Abstract
The dramatic increase in development of high throughput experiments (HTE) in the area of catalysis is attributed to the high amount of data collected within short time. Therefore, the current study utilizes the application of four stand-alone artificial intelligence techniques including; Regression tree (RT), least square BOOST (LSQ-BOOST), Gaussian process regression (GPR) and Robust linear regression (RLR) for modeling the yield of ethylene (C2=) and propylene (C3=) in the catalytic cracking of crude oil feeds using temperature, feed, conversion (%), total gas, dry gas and coke as the independent variables.
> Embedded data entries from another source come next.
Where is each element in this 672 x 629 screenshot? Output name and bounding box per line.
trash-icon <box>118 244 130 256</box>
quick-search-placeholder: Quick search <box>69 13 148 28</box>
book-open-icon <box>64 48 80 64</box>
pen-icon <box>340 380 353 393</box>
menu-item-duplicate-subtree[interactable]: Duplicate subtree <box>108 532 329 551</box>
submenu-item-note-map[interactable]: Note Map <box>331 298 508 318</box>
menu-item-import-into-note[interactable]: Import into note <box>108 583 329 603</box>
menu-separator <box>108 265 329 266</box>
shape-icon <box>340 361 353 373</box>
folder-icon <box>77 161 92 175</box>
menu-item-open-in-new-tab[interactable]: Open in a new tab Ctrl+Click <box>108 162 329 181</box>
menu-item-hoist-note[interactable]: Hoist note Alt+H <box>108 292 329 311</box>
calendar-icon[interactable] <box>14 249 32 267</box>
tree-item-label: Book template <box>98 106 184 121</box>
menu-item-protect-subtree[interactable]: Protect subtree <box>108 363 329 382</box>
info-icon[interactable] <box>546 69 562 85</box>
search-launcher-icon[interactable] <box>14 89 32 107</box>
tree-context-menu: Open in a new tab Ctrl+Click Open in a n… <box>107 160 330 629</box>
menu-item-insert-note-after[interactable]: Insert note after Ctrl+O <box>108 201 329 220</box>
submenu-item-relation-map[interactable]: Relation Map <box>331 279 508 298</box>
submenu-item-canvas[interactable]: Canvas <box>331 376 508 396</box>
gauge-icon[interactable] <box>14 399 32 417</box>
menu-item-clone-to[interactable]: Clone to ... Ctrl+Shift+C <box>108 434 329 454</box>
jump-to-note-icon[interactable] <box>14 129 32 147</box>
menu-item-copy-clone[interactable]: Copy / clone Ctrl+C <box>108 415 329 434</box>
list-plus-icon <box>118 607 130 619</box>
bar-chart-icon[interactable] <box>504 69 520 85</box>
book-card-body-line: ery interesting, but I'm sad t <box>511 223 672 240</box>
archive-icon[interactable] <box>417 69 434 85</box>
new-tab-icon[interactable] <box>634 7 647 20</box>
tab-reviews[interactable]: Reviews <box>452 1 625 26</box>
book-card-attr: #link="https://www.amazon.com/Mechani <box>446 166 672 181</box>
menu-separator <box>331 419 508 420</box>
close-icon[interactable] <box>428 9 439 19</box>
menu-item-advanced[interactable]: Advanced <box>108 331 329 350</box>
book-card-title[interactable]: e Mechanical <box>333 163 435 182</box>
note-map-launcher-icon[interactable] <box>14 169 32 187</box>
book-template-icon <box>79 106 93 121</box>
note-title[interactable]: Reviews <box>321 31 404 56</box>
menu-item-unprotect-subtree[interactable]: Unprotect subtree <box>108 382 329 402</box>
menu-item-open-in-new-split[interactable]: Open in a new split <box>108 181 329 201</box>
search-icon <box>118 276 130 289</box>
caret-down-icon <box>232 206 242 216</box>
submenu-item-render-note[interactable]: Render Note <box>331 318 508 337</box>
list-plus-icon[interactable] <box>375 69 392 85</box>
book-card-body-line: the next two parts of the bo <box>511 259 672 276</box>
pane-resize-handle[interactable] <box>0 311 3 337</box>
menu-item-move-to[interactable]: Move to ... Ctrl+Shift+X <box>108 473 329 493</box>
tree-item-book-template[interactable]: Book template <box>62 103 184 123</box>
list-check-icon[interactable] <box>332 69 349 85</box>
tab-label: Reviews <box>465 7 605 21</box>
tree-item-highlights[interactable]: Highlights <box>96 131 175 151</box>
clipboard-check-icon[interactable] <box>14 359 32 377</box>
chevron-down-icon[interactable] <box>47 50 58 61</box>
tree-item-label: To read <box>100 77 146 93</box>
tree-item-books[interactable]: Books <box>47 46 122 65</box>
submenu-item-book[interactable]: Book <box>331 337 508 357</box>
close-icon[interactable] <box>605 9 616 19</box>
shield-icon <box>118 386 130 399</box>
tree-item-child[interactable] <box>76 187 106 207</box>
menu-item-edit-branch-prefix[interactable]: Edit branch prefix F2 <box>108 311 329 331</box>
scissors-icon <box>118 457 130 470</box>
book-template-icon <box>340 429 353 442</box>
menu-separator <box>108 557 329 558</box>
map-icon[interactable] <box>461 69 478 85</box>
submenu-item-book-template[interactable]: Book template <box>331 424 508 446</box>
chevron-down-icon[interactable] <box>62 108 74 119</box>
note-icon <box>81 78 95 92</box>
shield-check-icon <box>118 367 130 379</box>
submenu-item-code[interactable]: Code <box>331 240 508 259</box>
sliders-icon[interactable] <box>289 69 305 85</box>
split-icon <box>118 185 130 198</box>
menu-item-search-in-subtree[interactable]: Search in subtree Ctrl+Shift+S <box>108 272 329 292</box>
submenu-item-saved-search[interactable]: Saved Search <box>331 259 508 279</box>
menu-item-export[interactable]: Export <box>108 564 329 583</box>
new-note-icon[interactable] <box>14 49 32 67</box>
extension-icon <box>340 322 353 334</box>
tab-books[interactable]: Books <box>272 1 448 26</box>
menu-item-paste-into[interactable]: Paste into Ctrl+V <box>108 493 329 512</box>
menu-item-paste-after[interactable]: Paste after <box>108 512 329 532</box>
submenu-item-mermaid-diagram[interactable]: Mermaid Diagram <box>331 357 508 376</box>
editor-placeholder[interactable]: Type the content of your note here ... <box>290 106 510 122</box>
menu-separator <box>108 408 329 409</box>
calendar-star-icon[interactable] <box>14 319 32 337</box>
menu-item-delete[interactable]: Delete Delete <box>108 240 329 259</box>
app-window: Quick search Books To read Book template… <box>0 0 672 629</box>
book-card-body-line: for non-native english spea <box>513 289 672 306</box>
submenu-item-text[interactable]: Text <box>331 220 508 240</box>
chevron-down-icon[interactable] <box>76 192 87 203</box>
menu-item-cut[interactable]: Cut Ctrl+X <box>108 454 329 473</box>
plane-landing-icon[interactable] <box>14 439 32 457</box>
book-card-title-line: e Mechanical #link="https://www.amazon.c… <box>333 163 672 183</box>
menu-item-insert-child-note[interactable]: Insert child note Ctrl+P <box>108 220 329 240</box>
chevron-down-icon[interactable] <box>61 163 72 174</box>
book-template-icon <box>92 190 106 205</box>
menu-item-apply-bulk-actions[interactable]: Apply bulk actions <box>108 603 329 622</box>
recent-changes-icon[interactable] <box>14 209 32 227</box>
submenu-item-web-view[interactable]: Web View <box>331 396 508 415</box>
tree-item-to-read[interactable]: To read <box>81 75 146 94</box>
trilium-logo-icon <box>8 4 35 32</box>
Correlation matrix and non-linear sensitivity analysis were conducted to filter the input combinations into three different classes (M1, M2 and C3) based on the dependent-independent variables relationship. Four different performance metrics including; Co-efficient of determination (R2), Pearson correlation co-efficient (PCC), Mean squared error (MSE) and Root mean squared error (RMSE) were used in evaluating the prediction performance of the techniques in both calibration and validations stages. The results of the stand-alone models at certain instances showed weak performance accuracy. Hence, this led to the development of four Ensemble paradigms namely; Generalized Regression Neural Network Ensemble (GRNN-E), Support vector regression ensemble (SVR-E), Feed forward Neural Network Ensemble (NNE) and Adaptive neuro-fuzzy inference system Ensemble in order to improve the performance accuracy of the stand-alone paradigms. The performance efficiency of the Ensemble paradigms depicts that these techniques can improve the performance of the single models up to 58% and 62% in the calibration and validation phases respectively. Lastly, the findings of this study demonstrate the robust application and their possibilities in understanding different catalytic cracking phenomena.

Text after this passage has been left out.